_What you have to do_
Go through the records below line by line. Count the lines with "number" and give the count alone.

[Extracted data entries]
■ ■ ■

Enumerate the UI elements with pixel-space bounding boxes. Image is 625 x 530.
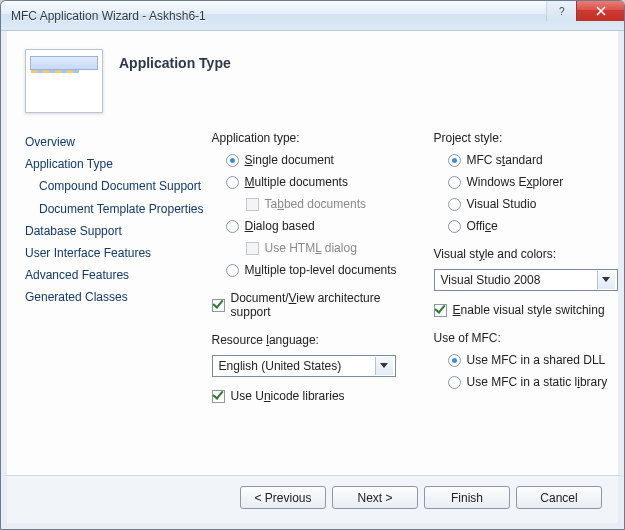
help-button[interactable]: ?	[546, 1, 576, 21]
check-icon	[434, 304, 447, 317]
titlebar: MFC Application Wizard - Askhsh6-1 ?	[1, 1, 624, 31]
sidebar-item-compound-doc[interactable]: Compound Document Support	[25, 175, 204, 197]
window-title: MFC Application Wizard - Askhsh6-1	[11, 9, 546, 23]
app-type-label: Application type:	[212, 131, 416, 145]
check-label: Document/View architecture support	[231, 291, 416, 319]
radio-label: Office	[467, 219, 498, 233]
project-style-label: Project style:	[434, 131, 618, 145]
radio-multiple-documents[interactable]: Multiple documents	[212, 173, 416, 191]
use-of-mfc-label: Use of MFC:	[434, 331, 618, 345]
check-unicode[interactable]: Use Unicode libraries	[212, 387, 416, 405]
select-value: Visual Studio 2008	[441, 273, 541, 287]
radio-icon	[448, 198, 461, 211]
radio-label: Dialog based	[245, 219, 315, 233]
sidebar-item-generated[interactable]: Generated Classes	[25, 286, 204, 308]
check-style-switching[interactable]: Enable visual style switching	[434, 301, 618, 319]
radio-icon	[448, 176, 461, 189]
cancel-button[interactable]: Cancel	[516, 486, 602, 509]
close-button[interactable]	[576, 1, 624, 21]
radio-mfc-shared[interactable]: Use MFC in a shared DLL	[434, 351, 618, 369]
radio-label: Multiple documents	[245, 175, 348, 189]
radio-icon	[448, 220, 461, 233]
radio-dialog-based[interactable]: Dialog based	[212, 217, 416, 235]
radio-icon	[226, 176, 239, 189]
check-icon	[246, 198, 259, 211]
check-label: Use HTML dialog	[265, 241, 357, 255]
check-label: Enable visual style switching	[453, 303, 605, 317]
check-tabbed-documents: Tabbed documents	[212, 195, 416, 213]
radio-icon	[226, 220, 239, 233]
sidebar-item-doc-template[interactable]: Document Template Properties	[25, 198, 204, 220]
page-title: Application Type	[119, 55, 231, 113]
wizard-window: MFC Application Wizard - Askhsh6-1 ? App…	[0, 0, 625, 530]
resource-lang-label: Resource language:	[212, 333, 416, 347]
radio-icon	[226, 154, 239, 167]
check-html-dialog: Use HTML dialog	[212, 239, 416, 257]
radio-label: Visual Studio	[467, 197, 537, 211]
sidebar: Overview Application Type Compound Docum…	[25, 127, 204, 471]
radio-office[interactable]: Office	[434, 217, 618, 235]
check-label: Use Unicode libraries	[231, 389, 345, 403]
sidebar-item-overview[interactable]: Overview	[25, 131, 204, 153]
svg-text:?: ?	[559, 6, 565, 16]
radio-icon	[448, 354, 461, 367]
resource-language-select[interactable]: English (United States)	[212, 355, 396, 377]
radio-icon	[448, 154, 461, 167]
visual-style-label: Visual style and colors:	[434, 247, 618, 261]
check-label: Tabbed documents	[265, 197, 366, 211]
previous-button[interactable]: < Previous	[240, 486, 326, 509]
preview-image	[25, 49, 103, 113]
select-value: English (United States)	[219, 359, 342, 373]
radio-label: Use MFC in a shared DLL	[467, 353, 606, 367]
radio-label: Multiple top-level documents	[245, 263, 397, 277]
visual-style-select[interactable]: Visual Studio 2008	[434, 269, 618, 291]
radio-windows-explorer[interactable]: Windows Explorer	[434, 173, 618, 191]
radio-visual-studio[interactable]: Visual Studio	[434, 195, 618, 213]
check-icon	[212, 390, 225, 403]
radio-mfc-standard[interactable]: MFC standard	[434, 151, 618, 169]
radio-icon	[226, 264, 239, 277]
sidebar-item-application-type[interactable]: Application Type	[25, 153, 204, 175]
radio-label: Windows Explorer	[467, 175, 564, 189]
sidebar-item-database[interactable]: Database Support	[25, 220, 204, 242]
finish-button[interactable]: Finish	[424, 486, 510, 509]
chevron-down-icon	[597, 271, 615, 289]
radio-multiple-top-level[interactable]: Multiple top-level documents	[212, 261, 416, 279]
check-icon	[212, 299, 225, 312]
check-icon	[246, 242, 259, 255]
check-doc-view[interactable]: Document/View architecture support	[212, 289, 416, 321]
next-button[interactable]: Next >	[332, 486, 418, 509]
radio-label: Use MFC in a static library	[467, 375, 608, 389]
radio-icon	[448, 376, 461, 389]
button-row: < Previous Next > Finish Cancel	[1, 475, 624, 529]
chevron-down-icon	[375, 357, 393, 375]
radio-label: MFC standard	[467, 153, 543, 167]
radio-mfc-static[interactable]: Use MFC in a static library	[434, 373, 618, 391]
sidebar-item-advanced[interactable]: Advanced Features	[25, 264, 204, 286]
sidebar-item-ui-features[interactable]: User Interface Features	[25, 242, 204, 264]
radio-single-document[interactable]: Single document	[212, 151, 416, 169]
radio-label: Single document	[245, 153, 334, 167]
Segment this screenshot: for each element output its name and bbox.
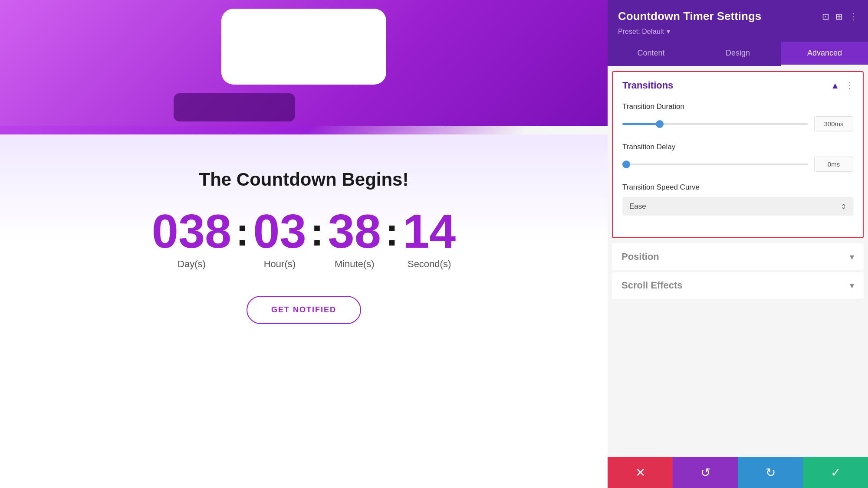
- canvas-content: The Countdown Begins! 038 Day(s) : 03 Ho…: [0, 134, 608, 488]
- days-number: 038: [152, 207, 232, 255]
- position-section-header[interactable]: Position ▾: [612, 243, 864, 270]
- canvas: The Countdown Begins! 038 Day(s) : 03 Ho…: [0, 0, 608, 488]
- preset-label: Preset: Default: [618, 28, 664, 36]
- panel-header-icons: ⊡ ⊞ ⋮: [822, 11, 858, 22]
- transition-speed-curve-select-wrapper: Ease Linear Ease In Ease Out Ease In Out…: [622, 197, 853, 216]
- more-options-icon[interactable]: ⋮: [849, 11, 858, 22]
- minutes-number: 38: [328, 207, 381, 255]
- transitions-section-content: Transition Duration Transition Delay: [613, 99, 863, 237]
- transition-speed-curve-select[interactable]: Ease Linear Ease In Ease Out Ease In Out…: [622, 197, 853, 216]
- scroll-effects-section-title: Scroll Effects: [621, 280, 683, 291]
- transition-delay-slider-track[interactable]: [622, 164, 808, 165]
- countdown-title: The Countdown Begins!: [199, 169, 409, 190]
- undo-button[interactable]: ↺: [673, 457, 738, 488]
- undo-icon: ↺: [700, 465, 710, 480]
- separator-3: :: [385, 213, 398, 252]
- transition-delay-input[interactable]: [814, 157, 853, 172]
- cancel-icon: ✕: [635, 465, 645, 480]
- panel-title: Countdown Timer Settings: [618, 10, 761, 23]
- panel-bottom-bar: ✕ ↺ ↻ ✓: [608, 457, 868, 488]
- scroll-effects-section: Scroll Effects ▾: [612, 272, 864, 299]
- canvas-white-card: [221, 9, 386, 85]
- transition-duration-input[interactable]: [814, 116, 853, 131]
- settings-panel: Countdown Timer Settings ⊡ ⊞ ⋮ Preset: D…: [608, 0, 868, 488]
- responsive-icon[interactable]: ⊡: [822, 11, 829, 22]
- transition-speed-curve-label: Transition Speed Curve: [622, 183, 853, 192]
- tab-advanced[interactable]: Advanced: [781, 42, 868, 66]
- panel-preset[interactable]: Preset: Default ▾: [618, 27, 858, 36]
- seconds-label: Second(s): [408, 259, 451, 270]
- minutes-label: Minute(s): [335, 259, 375, 270]
- panel-header-top: Countdown Timer Settings ⊡ ⊞ ⋮: [618, 10, 858, 23]
- redo-button[interactable]: ↻: [738, 457, 803, 488]
- position-section: Position ▾: [612, 243, 864, 270]
- transition-delay-label: Transition Delay: [622, 143, 853, 151]
- transitions-section-icons: ▲ ⋮: [831, 81, 853, 91]
- position-section-title: Position: [621, 251, 659, 262]
- hours-unit: 03 Hour(s): [253, 207, 306, 270]
- transition-duration-slider-thumb[interactable]: [656, 120, 664, 128]
- transitions-section-title: Transitions: [622, 80, 673, 91]
- panel-tabs: Content Design Advanced: [608, 42, 868, 66]
- layout-icon[interactable]: ⊞: [835, 11, 843, 22]
- transition-duration-row: Transition Duration: [622, 102, 853, 131]
- days-unit: 038 Day(s): [152, 207, 232, 270]
- transitions-more-icon[interactable]: ⋮: [845, 81, 853, 90]
- canvas-purple-bar: [174, 93, 295, 121]
- transition-duration-slider-track[interactable]: [622, 123, 808, 125]
- transition-delay-row: Transition Delay: [622, 143, 853, 172]
- hours-number: 03: [253, 207, 306, 255]
- transition-duration-slider-row: [622, 116, 853, 131]
- minutes-unit: 38 Minute(s): [328, 207, 381, 270]
- seconds-unit: 14 Second(s): [403, 207, 456, 270]
- days-label: Day(s): [178, 259, 206, 270]
- hours-label: Hour(s): [264, 259, 296, 270]
- transitions-section-header[interactable]: Transitions ▲ ⋮: [613, 72, 863, 99]
- preset-arrow-icon: ▾: [667, 27, 670, 36]
- transitions-section: Transitions ▲ ⋮ Transition Duration: [612, 71, 864, 238]
- save-icon: ✓: [831, 465, 841, 480]
- tab-content[interactable]: Content: [608, 42, 694, 66]
- transition-delay-slider-thumb[interactable]: [622, 160, 630, 168]
- tab-design[interactable]: Design: [694, 42, 781, 66]
- transitions-collapse-icon[interactable]: ▲: [831, 81, 839, 91]
- save-button[interactable]: ✓: [803, 457, 868, 488]
- get-notified-button[interactable]: GET NOTIFIED: [247, 296, 361, 324]
- panel-body[interactable]: Transitions ▲ ⋮ Transition Duration: [608, 66, 868, 457]
- countdown-timer: 038 Day(s) : 03 Hour(s) : 38 Minute(s) :…: [152, 207, 456, 270]
- seconds-number: 14: [403, 207, 456, 255]
- transition-duration-label: Transition Duration: [622, 102, 853, 111]
- scroll-effects-section-header[interactable]: Scroll Effects ▾: [612, 272, 864, 299]
- separator-2: :: [311, 213, 324, 252]
- transition-delay-slider-row: [622, 157, 853, 172]
- cancel-button[interactable]: ✕: [608, 457, 673, 488]
- transition-duration-slider-fill: [622, 123, 660, 125]
- redo-icon: ↻: [766, 465, 776, 480]
- transition-speed-curve-row: Transition Speed Curve Ease Linear Ease …: [622, 183, 853, 216]
- separator-1: :: [236, 213, 249, 252]
- scroll-effects-expand-icon[interactable]: ▾: [850, 280, 854, 291]
- position-expand-icon[interactable]: ▾: [850, 252, 854, 262]
- panel-header: Countdown Timer Settings ⊡ ⊞ ⋮ Preset: D…: [608, 0, 868, 42]
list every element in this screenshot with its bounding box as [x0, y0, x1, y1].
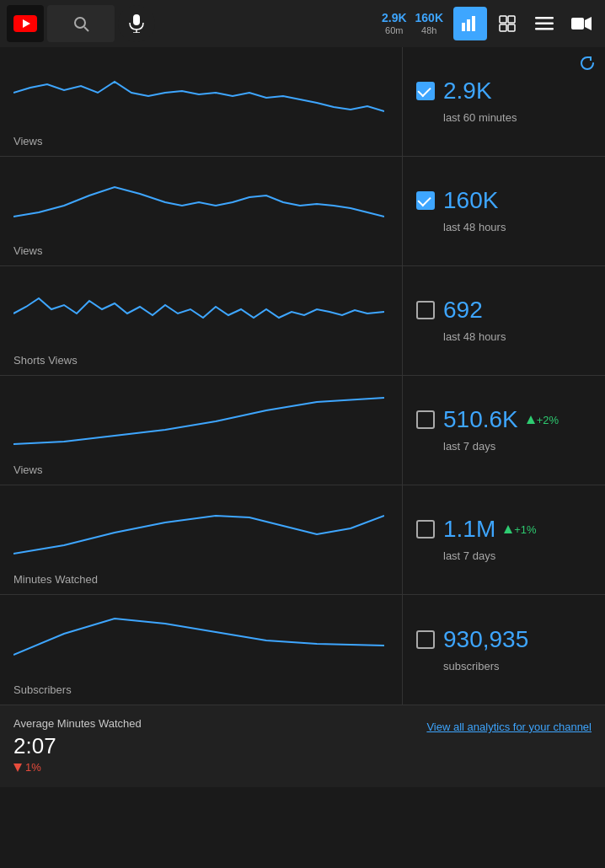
camera-icon-btn[interactable]: [565, 7, 598, 40]
checkbox-subscribers[interactable]: [416, 630, 435, 649]
search-button[interactable]: [47, 5, 115, 42]
chart-minutes-watched: Minutes Watched: [0, 485, 403, 594]
row-views-48h: Views 160K last 48 hours: [0, 157, 605, 266]
stat-value-views-48h: 160K: [443, 189, 498, 212]
info-views-60m: 2.9K last 60 minutes: [403, 47, 605, 156]
row-subscribers: Subscribers 930,935 subscribers: [0, 595, 605, 705]
chart-label-views-7d: Views: [13, 463, 42, 476]
stat-sub-views-60m: last 60 minutes: [443, 111, 592, 124]
analytics-icon-btn[interactable]: [453, 7, 487, 40]
view-all-analytics-link[interactable]: View all analytics for your channel: [426, 721, 592, 733]
top-bar: 2.9K 60m 160K 48h: [0, 0, 605, 47]
stat-value-views-60m: 2.9K: [443, 79, 492, 103]
change-minutes-watched: +1%: [504, 523, 536, 536]
info-subscribers: 930,935 subscribers: [403, 595, 605, 705]
stat-sub-views-7d: last 7 days: [443, 440, 592, 453]
svg-rect-9: [472, 16, 475, 31]
svg-marker-20: [504, 525, 512, 533]
checkbox-views-7d[interactable]: [416, 410, 435, 429]
stat-value-subscribers: 930,935: [443, 628, 528, 651]
info-minutes-watched: 1.1M +1% last 7 days: [403, 485, 605, 594]
row-views-60m: Views 2.9K last 60 minutes: [0, 47, 605, 157]
svg-rect-10: [500, 16, 506, 23]
row-shorts-views: Shorts Views 692 last 48 hours: [0, 266, 605, 376]
chart-subscribers: Subscribers: [0, 595, 403, 705]
svg-rect-8: [467, 19, 470, 31]
svg-rect-12: [500, 24, 506, 31]
stat-sub-views-48h: last 48 hours: [443, 221, 592, 233]
stats-container: Views 2.9K last 60 minutes Views 160K la…: [0, 47, 605, 705]
svg-rect-13: [508, 24, 515, 31]
stats-views-60m: 2.9K 60m: [382, 11, 407, 36]
mic-button[interactable]: [118, 5, 155, 42]
chart-shorts-views: Shorts Views: [0, 266, 403, 375]
svg-marker-19: [527, 415, 535, 424]
checkbox-minutes-watched[interactable]: [416, 520, 435, 538]
change-views-7d: +2%: [527, 414, 559, 426]
svg-rect-17: [571, 18, 584, 29]
checkbox-views-48h[interactable]: [416, 191, 435, 210]
chart-label-minutes-watched: Minutes Watched: [13, 573, 98, 586]
svg-marker-21: [13, 764, 22, 772]
stat-value-views-7d: 510.6K: [443, 408, 518, 431]
info-views-7d: 510.6K +2% last 7 days: [403, 376, 605, 485]
chart-label-shorts-views: Shorts Views: [13, 354, 78, 367]
svg-rect-4: [133, 14, 140, 25]
svg-rect-16: [535, 28, 554, 30]
info-views-48h: 160K last 48 hours: [403, 157, 605, 265]
chart-views-48h: Views: [0, 157, 403, 265]
chart-views-60m: Views: [0, 47, 403, 156]
checkbox-views-60m[interactable]: [416, 82, 435, 100]
svg-line-3: [84, 27, 88, 31]
bottom-change: 1%: [13, 761, 142, 774]
bottom-change-value: 1%: [25, 761, 41, 774]
refresh-icon[interactable]: [580, 56, 595, 75]
svg-marker-18: [585, 17, 592, 30]
svg-rect-11: [508, 16, 515, 23]
chart-views-7d: Views: [0, 376, 403, 485]
stat-value-shorts-views: 692: [443, 298, 483, 322]
youtube-logo: [7, 5, 44, 42]
svg-rect-15: [535, 23, 554, 25]
stats-views-48h: 160K 48h: [415, 11, 443, 36]
bottom-value: 2:07: [13, 733, 142, 759]
stat-sub-subscribers: subscribers: [443, 660, 592, 672]
svg-rect-7: [462, 23, 465, 31]
chart-label-subscribers: Subscribers: [13, 683, 72, 696]
stat-value-minutes-watched: 1.1M: [443, 517, 495, 541]
bottom-bar: Average Minutes Watched 2:07 1% View all…: [0, 705, 605, 787]
svg-rect-14: [535, 17, 554, 19]
down-arrow-icon: [13, 764, 22, 772]
bottom-label: Average Minutes Watched: [13, 717, 142, 730]
studio-icon-btn[interactable]: [490, 7, 524, 40]
svg-point-2: [75, 18, 85, 28]
chart-label-views-60m: Views: [13, 135, 42, 147]
info-shorts-views: 692 last 48 hours: [403, 266, 605, 375]
row-views-7d: Views 510.6K +2% last 7 days: [0, 376, 605, 485]
stat-sub-minutes-watched: last 7 days: [443, 549, 592, 562]
menu-icon-btn[interactable]: [527, 7, 561, 40]
chart-label-views-48h: Views: [13, 244, 42, 257]
stat-sub-shorts-views: last 48 hours: [443, 330, 592, 343]
row-minutes-watched: Minutes Watched 1.1M +1% last 7 days: [0, 485, 605, 595]
top-bar-icons: [453, 7, 598, 40]
checkbox-shorts-views[interactable]: [416, 301, 435, 319]
bottom-left: Average Minutes Watched 2:07 1%: [13, 717, 142, 774]
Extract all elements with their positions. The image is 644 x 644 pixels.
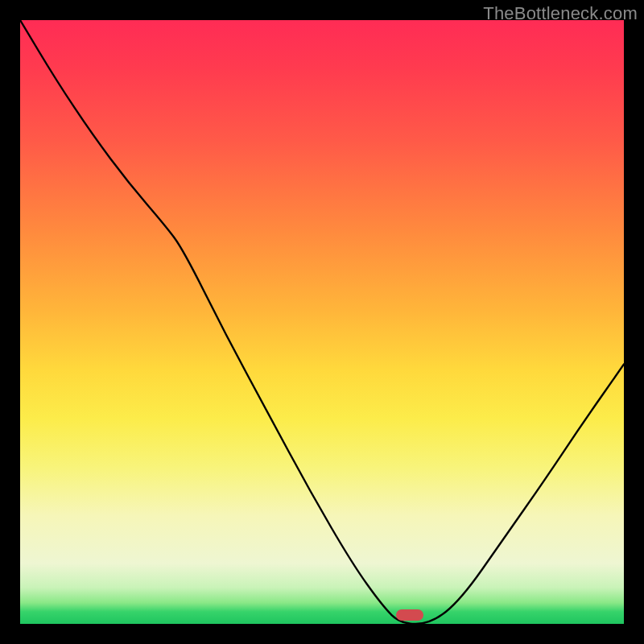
optimal-point-marker bbox=[396, 609, 423, 621]
plot-area bbox=[20, 20, 624, 624]
bottleneck-curve bbox=[20, 20, 624, 624]
watermark-text: TheBottleneck.com bbox=[483, 3, 638, 24]
chart-frame: TheBottleneck.com bbox=[0, 0, 644, 644]
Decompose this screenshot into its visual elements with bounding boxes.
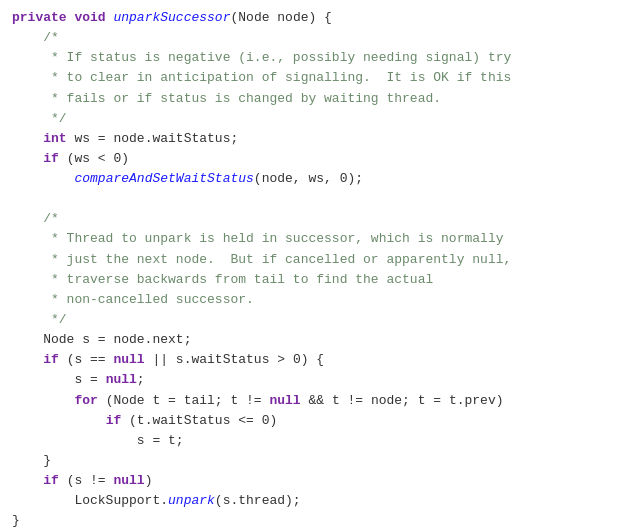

■ ■ ■

_Result for this task_
4